The Montana Legislature; Fish, Wildlife and Parks, Bureau of Land Management, and other agencies have all been challenged with finding new ways to increase access to landlocked public land. Various economic incentives, like tax breaks, have been introduced to encourage landowners to allow access across their property.

But the best solution proven to work is land exchanges where a landlocked public parcel is traded to an adjoining landowner for a private parcel of roughly equal value. Land exchanges are a big win for the public due to the improved access they bring, and an equal win for the landowner trying to make their operation more efficient.

The only downside to land exchanges is their rarity due to the difficulty in identifying parcels of equal value. So when an opportunity for a land exchange does come along, it deserves a close look.

Access to Breaks

The BLM recently announced such a rare opportunity to obtain 5,252 acres that would give access to 50,000 acres of public land in the Upper Missouri River Breaks National Monument via Bullwhacker Road. An additional easement through Powell Road would improve access to 10,000 public acres in the Big Snowy Mountains.
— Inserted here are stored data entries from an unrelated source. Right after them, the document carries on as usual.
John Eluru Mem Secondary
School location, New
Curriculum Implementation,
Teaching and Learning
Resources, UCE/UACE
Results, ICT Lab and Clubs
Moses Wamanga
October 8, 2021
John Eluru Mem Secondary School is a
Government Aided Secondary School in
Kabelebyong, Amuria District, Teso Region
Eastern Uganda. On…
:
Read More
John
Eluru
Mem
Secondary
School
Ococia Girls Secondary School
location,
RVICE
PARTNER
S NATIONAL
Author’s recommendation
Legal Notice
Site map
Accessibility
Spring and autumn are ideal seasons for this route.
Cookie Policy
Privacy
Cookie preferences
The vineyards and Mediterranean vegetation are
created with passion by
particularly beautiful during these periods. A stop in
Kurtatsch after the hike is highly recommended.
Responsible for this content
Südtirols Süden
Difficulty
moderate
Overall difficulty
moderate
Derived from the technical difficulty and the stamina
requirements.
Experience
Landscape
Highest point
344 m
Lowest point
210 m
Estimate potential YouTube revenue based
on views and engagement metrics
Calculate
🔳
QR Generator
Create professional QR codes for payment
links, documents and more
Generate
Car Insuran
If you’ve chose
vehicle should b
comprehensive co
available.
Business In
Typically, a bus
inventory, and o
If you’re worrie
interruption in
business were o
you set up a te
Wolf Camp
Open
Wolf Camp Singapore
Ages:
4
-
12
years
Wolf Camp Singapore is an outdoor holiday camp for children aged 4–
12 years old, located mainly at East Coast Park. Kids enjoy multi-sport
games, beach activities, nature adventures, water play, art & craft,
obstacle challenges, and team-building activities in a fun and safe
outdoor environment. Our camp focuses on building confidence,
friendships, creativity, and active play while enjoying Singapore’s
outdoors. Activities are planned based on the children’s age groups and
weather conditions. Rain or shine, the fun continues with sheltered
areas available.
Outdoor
That would be in exchange for equal-valued, noncontiguous parcels totaling 4,868 acres of landlocked public property, a portion of which is called the Durfee Hills.

In addition to improved access, the trade is a net gain for the BLM in acreage. That’s obviously a good deal.

However, a small number of hunters currently access the landlocked Durfee Hills via aircraft, and they’d prefer to see their exclusive hunts preserved. That area is undoubtedly a great hunting opportunity if you have the means to access it, with a large elk population supported by the surrounding ranches.

They’ve argued the land in the Bullwhacker area has poorer opportunity for elk hunting. They’ve been extremely vocal in their opposition to the land exchange, even circulating a petition nationwide to get other hunters to oppose the deal.

Wilks brothers defense

Unfortunately, they’ve also resorted to personal attacks against the landowners in the deal, the Wilks brothers. As it happens, the Wilkses do allow public hunting on their ranch, with 40 area youths taking elk on their place last year and more in past years, as well as donating hunts to the Wounded Warriors project and the Rocky Mountain Elk Foundation.

What this opposition has ignored is that this land exchange isn’t just about elk — it’s about recreational opportunity for all Montanans.

Will the land exchange lead to a diminished opportunity to hunt elk? Certainly, the high-quality, fly-in-only hunting opportunity would be lost. But other opportunity will be achieved on about 60,000 acres of public land that currently does not have motorized access.

But again, land exchanges aren’t meant to benefit just one type of recreationalist. This proposed exchange is a huge net benefit to hikers, campers, birdwatchers, anglers, and on and on.

Families looking for a place for a quick day trip or weekend camp-out aren’t renting airplanes and flying in to the Durfee Hills. They would, however, be interested in driving to the Upper Missouri River Breaks National Monument or hiking on an old logging trail in the Snowy Mountains. The Bullwhacker area is also home to one of the highest quality bighorn sheep populations in North America.

Soon, the BLM will officially open public comment on the proposal, and I’m encouraging outdoors enthusiasts with different interests to make their voices count. Don’t weigh this decision on the background of the landowners, and don’t let the histrionics of a special interest group dominate the debate. This is a proposal for all Montanans, and in fact all Americans.

State Sen. John Brenden, R-Scobey, chairs the Senate Fish and Game Committee.